The Temptation from the Right:

The Spiritual Root of Schism

In recent times we have seen several examples of tiny groups of zealots, who have split away from various Local Orthodox Churches, Greek, Romanian, Bulgarian, Russian, Serbian and others. Their schisms have occurred on the self-justifying pretext that their participants alone have the pure Orthodox Faith and alone adhere to the canons. We have also seen, almost automatically, how these tiny groups of zealots have then argued amongst themselves and split further. For example, there are at least fourteen groups of Old Calendarists in Greece, but their total number is less than 1% of the whole population. What is the spiritual root of such schisms?

The root, as ever, is pride, lack of humility. The passion of condemning others makes hearts swell in self-admiration at supposed self-righteousness and even, in the imagination, holiness. This means that, rather than seek out qualities in others, the schismatic seeks out their faults. Quite often the logic is to find someone in the Church, if possible a member of the clergy, and the more senior the better, who has said or done something obviously wrong and then conclude: ‘I cannot accept the discipline of being in communion with ‘them’ (= the millions of people in that Church) because one person in their Church is wrong. If I am in communion with them, then my own pure faith will be stained and I will be contaminated. Therefore, I will belong to another group, which will be a new Church, and so I will remain pure’. In this way the devil deludes his victims into thinking that their group alone is pure, virtuous and righteous. This is pure pride, for none of us is pure, virtuous and righteous.

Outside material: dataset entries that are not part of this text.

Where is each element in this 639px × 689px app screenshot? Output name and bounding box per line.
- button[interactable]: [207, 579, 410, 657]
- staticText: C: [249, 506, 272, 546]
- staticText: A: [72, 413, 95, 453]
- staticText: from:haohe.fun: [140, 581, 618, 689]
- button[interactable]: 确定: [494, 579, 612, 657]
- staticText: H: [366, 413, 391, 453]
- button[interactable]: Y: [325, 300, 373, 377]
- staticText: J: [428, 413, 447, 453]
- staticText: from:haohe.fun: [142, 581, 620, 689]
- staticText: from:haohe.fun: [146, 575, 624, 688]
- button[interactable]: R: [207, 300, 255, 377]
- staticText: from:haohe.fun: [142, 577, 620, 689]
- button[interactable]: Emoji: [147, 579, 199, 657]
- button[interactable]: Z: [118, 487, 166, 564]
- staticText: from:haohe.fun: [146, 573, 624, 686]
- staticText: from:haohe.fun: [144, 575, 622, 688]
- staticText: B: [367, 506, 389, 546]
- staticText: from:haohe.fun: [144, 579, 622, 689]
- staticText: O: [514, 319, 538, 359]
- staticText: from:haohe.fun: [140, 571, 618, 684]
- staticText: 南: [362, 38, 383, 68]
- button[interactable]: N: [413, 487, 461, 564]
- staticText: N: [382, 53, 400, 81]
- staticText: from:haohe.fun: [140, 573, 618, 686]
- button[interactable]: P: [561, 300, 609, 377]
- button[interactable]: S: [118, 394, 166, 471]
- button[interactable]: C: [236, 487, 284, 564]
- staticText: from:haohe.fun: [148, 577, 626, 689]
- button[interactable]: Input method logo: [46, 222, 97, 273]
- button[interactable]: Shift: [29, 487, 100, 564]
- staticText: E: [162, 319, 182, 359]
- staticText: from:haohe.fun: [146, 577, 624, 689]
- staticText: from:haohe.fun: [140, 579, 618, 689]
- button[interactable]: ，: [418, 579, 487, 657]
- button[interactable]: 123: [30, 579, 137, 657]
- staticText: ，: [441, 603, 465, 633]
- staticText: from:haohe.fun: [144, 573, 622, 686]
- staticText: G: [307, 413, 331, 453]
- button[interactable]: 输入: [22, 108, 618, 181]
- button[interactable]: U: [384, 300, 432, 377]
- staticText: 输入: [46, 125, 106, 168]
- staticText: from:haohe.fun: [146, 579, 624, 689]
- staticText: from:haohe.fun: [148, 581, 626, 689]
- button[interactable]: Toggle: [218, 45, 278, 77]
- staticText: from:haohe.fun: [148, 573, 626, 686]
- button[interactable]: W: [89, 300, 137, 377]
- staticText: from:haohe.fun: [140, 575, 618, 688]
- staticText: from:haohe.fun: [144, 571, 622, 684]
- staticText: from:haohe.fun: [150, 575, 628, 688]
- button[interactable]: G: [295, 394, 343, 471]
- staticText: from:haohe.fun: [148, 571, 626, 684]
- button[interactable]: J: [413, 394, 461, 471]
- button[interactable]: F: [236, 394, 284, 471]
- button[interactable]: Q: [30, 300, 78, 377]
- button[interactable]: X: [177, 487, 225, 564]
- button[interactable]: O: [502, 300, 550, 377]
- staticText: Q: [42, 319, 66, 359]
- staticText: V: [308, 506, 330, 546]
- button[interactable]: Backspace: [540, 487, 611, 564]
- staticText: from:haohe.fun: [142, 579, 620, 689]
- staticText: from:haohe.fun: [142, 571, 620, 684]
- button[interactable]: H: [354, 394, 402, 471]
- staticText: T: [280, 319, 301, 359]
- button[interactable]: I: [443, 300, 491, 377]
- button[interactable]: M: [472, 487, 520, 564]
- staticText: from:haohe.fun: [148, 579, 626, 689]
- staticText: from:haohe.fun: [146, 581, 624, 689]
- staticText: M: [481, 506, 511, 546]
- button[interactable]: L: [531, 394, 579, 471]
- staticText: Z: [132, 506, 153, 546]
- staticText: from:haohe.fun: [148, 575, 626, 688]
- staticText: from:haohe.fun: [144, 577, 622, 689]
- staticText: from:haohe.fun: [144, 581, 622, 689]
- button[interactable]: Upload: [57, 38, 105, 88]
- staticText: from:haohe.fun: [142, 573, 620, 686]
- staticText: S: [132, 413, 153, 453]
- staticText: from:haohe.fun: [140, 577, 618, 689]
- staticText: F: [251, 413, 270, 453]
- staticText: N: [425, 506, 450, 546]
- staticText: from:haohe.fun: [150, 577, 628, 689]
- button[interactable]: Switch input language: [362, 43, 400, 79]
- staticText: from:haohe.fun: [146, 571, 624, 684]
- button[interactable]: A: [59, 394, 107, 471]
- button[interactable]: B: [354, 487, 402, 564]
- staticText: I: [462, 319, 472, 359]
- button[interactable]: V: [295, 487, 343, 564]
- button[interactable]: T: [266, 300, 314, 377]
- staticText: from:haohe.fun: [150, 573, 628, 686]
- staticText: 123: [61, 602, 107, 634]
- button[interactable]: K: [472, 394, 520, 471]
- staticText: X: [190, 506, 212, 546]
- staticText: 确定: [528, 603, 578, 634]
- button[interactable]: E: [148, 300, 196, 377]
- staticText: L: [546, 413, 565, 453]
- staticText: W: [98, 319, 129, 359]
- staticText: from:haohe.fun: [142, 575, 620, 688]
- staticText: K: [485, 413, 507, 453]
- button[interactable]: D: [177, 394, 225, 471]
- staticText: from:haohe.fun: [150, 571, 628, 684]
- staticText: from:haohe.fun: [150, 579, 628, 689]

If Christ could tolerate Judas among the Twelve, who are we to complain about the eccentric opinions of some erring intellectual? All this becomes the sin of self-delusion, for it is reinforced with self-justification. This is why it is impossible to reason with them, for any disagreement is interpreted as a personal affront. Sadly, self-justification may lead to gossip and slander and the use of dreams or false prophecies in order to cover egoistic passions and ignorance: ‘St X told me this, therefore I am right’. ‘St X appeared to me in a dream and told me this’. (And through diabolical self-flattery, they are not only right but also holy, for did not St X justify them and were they not so worthy that St X even appeared to them – and to them alone?). Thus is revealed an exclusive revelation, a dream based on imagination, which is in fact only self-flattery, the mocking of the demons.

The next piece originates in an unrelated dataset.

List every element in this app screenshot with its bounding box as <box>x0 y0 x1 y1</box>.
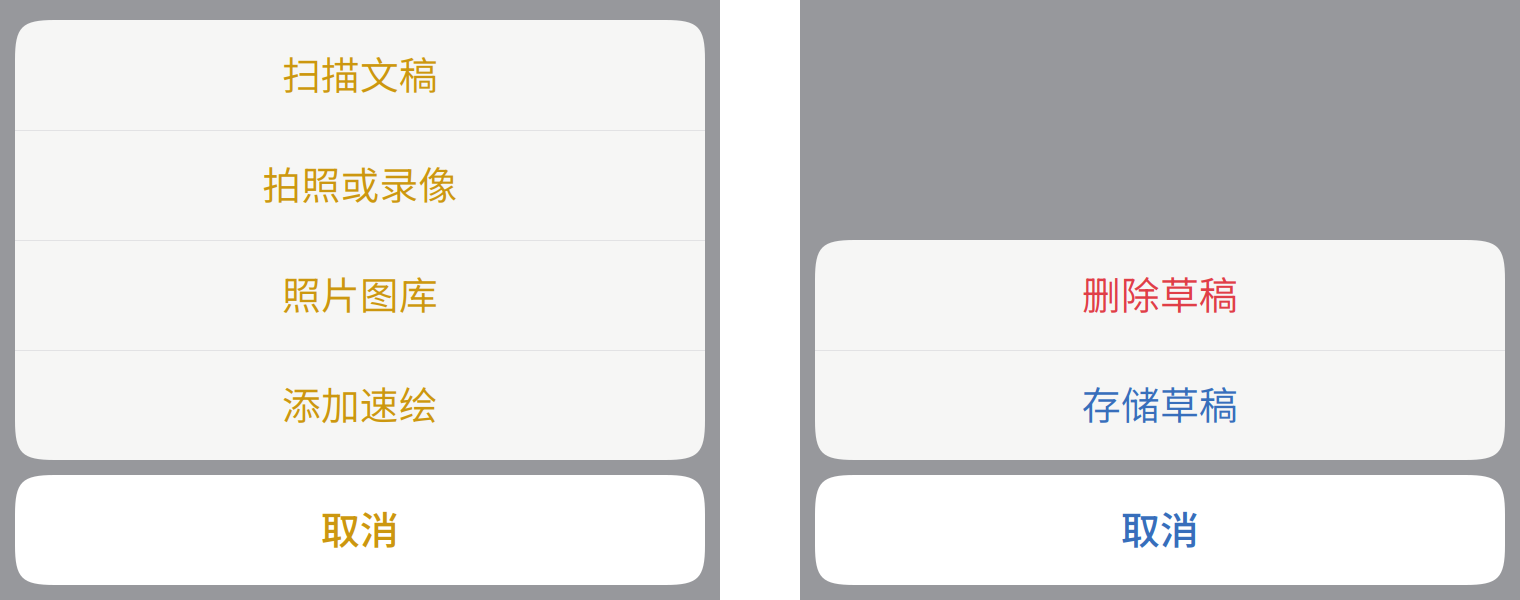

This in turn can lead the victims of these passions to cut themselves off from communion with others, ironically, with the accusation that others have cut themselves off from communion with them. To cut oneself off from communion with others in the same Orthodox Church is to say that the others’ sacraments are somehow defective and do not communicate grace. This is a rejection of the Body of Christ – of the Church. This is the definition of schism. This is precisely that same pride which then causes its victims to cut off communion with one another, to split into numerous sects, parties, factions, ‘isms’ and argumentativeness. This is the spirit, which always seeks to find fault in others, to criticise the good intentions of others and constantly to change ‘jurisdiction’.

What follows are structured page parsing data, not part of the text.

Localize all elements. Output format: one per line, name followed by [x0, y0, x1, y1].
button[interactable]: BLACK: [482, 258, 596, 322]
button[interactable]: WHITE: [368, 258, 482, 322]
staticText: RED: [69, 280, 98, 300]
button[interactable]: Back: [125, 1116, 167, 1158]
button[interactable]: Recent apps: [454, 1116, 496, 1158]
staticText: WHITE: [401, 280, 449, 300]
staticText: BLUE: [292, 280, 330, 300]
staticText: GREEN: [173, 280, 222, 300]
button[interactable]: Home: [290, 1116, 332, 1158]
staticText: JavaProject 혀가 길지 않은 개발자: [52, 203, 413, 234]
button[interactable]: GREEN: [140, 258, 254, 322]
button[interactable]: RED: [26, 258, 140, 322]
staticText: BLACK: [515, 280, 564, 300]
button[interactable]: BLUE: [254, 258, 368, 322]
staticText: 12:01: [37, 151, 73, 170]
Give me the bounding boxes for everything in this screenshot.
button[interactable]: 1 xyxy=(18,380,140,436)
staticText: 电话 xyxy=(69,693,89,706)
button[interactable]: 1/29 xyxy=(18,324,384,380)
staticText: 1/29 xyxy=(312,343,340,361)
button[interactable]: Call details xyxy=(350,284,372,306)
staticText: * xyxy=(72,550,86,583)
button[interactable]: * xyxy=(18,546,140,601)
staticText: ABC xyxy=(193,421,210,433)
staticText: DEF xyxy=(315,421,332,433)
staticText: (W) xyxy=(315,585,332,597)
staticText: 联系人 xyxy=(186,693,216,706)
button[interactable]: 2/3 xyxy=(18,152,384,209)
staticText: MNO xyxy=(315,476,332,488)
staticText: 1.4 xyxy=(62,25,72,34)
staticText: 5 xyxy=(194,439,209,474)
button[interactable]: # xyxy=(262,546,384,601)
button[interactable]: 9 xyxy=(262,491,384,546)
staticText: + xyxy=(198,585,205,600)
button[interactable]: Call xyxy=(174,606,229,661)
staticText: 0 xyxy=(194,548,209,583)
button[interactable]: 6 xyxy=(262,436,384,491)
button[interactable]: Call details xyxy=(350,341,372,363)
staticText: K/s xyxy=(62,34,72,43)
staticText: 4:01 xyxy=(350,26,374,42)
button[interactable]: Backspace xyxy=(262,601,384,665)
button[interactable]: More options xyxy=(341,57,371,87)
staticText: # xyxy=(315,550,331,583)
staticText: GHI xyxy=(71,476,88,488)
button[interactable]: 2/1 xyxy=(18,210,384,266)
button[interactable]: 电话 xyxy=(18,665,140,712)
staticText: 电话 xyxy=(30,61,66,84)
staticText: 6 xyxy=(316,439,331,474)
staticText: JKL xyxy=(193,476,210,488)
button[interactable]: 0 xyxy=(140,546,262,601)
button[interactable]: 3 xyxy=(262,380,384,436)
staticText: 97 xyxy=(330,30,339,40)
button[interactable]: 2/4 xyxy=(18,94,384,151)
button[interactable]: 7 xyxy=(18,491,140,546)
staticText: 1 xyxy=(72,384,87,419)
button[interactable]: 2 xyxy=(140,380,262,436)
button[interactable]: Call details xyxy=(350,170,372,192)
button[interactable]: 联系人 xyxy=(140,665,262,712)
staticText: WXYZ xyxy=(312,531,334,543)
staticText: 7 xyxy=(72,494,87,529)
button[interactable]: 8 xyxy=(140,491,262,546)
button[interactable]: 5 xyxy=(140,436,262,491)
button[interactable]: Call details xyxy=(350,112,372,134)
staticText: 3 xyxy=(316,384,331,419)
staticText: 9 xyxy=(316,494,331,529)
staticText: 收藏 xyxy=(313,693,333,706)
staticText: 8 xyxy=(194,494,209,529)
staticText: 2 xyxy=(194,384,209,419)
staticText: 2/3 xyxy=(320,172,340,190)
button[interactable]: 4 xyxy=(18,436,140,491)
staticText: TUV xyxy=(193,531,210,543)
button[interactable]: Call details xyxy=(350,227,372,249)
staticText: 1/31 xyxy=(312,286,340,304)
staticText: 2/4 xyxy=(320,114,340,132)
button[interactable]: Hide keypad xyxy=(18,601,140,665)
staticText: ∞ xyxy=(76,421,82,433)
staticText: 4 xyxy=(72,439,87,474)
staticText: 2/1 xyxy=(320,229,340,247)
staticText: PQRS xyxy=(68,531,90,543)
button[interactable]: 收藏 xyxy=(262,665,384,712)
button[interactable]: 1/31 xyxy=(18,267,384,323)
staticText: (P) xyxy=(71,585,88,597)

In this way, the words ‘Church’ and Christ’ are replaced by the names of leaders, often the names of individual bishops. ‘I am of Paul: and I of Apollos; and I of Cephas’ (I Cor 1, 12). Then accusations, recriminations, insults and argumentativeness begin and bring death to the soul, for the soul can only thrive on peace and the catholicity (sobornost) of the Church: ‘In peace let us pray to the Lord’. (There is no prayer without peace). ‘For the peace from on high and the salvation of our souls, let us pray to the Lord’. (There is no salvation for the soul without peace). ‘For the peace of the whole world, the good estate of the holy churches of God, and the union of all, let us pray to the Lord’. (We pray for the whole world and, in catholicity, for all the holy Churches of God (Greek, Russian, Serbian, Georgian, Cypriot, Bulgarian, Romanian...) and the unity of all people, not just for a tiny sectarian corner).

Schismatics like to justify themselves by claiming that they alone follow the canons strictly (akrivos) and they alone struggle for purity and piety. This in fact is only self-justification. In the same way, the Jews condemned Christ because He healed on the Sabbath. Only they followed the law (the canons), which they quoted in detail, only they were righteous. But such righteousness is the righteousness of the pharisee, of the letter of the law, not of grace. And the spirit of the pharisee is always destructive and negative, always accompanied by unjust insult, slander, jealousy and hatred, even the crucifixion of its victims. However, all this can be made up for and forgiven by the abandonment of self-justification and the return to obedience, which is called repentance. Those who sadden Mother-Church by falling away from Her always gladden Mother-Church by returning to Her.